How far can the lady go without unsexing herself? Billy Noon V the ‘irrepressible’ Mrs Noon

I have written previously on a boxer arrested on more than one occasion for punching his female companion in the face. Unlike Jem Haines, Billy Noon not only got away with doing the same, he was paid and cheered for it too.

Billy and Mrs Noon were a husband and wife boxing act, one of only a couple I have found so far performing in London in the 1880s (another being Professor Ball and Rose Danvers), although male and female pugilism-themed sketches do start to appear more often in the music halls by the start of the 1890s.

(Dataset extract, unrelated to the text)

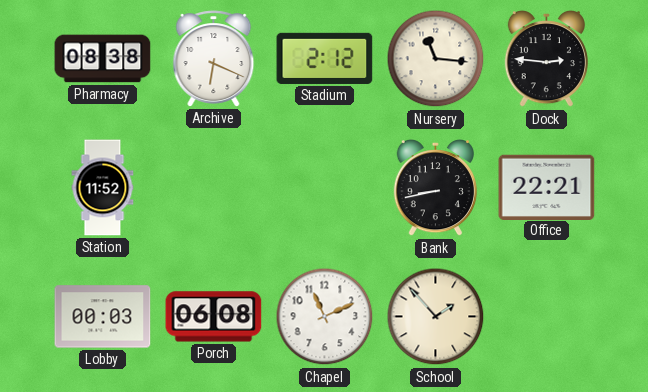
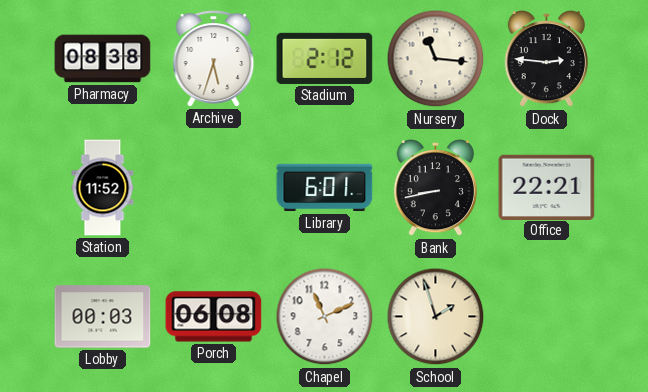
Archive: 6:19 -> 5:33
Library: none -> 6:01
School: 1:53 -> 1:57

The idea of women raising fists was far from new. Kasia Body’s book ‘Boxing, A Cultural History’ is an excellent read and includes details of reported competitive matches between girls in London in the early to mid 1700s, and I cannot recommend enough Joy Wilkinson’s play about women boxers, The Sweet Science of Bruising, which is set in 1869. Most of the photographs of ‘Victorian’ female boxers to be found in popular online media recently were actually taken in the 1910s and ’20s and are usually Australian or North American.

Intergender performances between strong women or female wrestlers and male opponents became a fixture of the early 1900s wrestling boom in Britain and the United States (almost 120 years later, the WWE still doesn’t book intergender matches…). But a male and female couple going at it in the boxing ring in the 1880s would have been quite the thrilling novelty.

The Billy and Mrs Noon act was put on in the way the ‘Miller and the Sweep’ sketch between a black and white boxer with coal and chalk painted gloves, or a fight between two men with dwarfism or missing limbs was: it was the Victorians’ idea of a light-hearted interlude between serious exhibitions or the bloody stuff you bet on. It was original, risqué, fun, and taboo-busting for all involved.

William Noon was born in 1853 or 1855, most likely in Birmingham. His birth date is reported in the newspapers on one occasion as August 1857, but we have learned by now to take anything printed in the Sporting Life in particular with a pinch of salt. As ‘Billy Noon’ he first started to appear in the national sporting papers in 1883, but his boxing career appears to date back much further. From 1876 he was reportedly engaging in bareknuckle matches, often lasting over an hour a time.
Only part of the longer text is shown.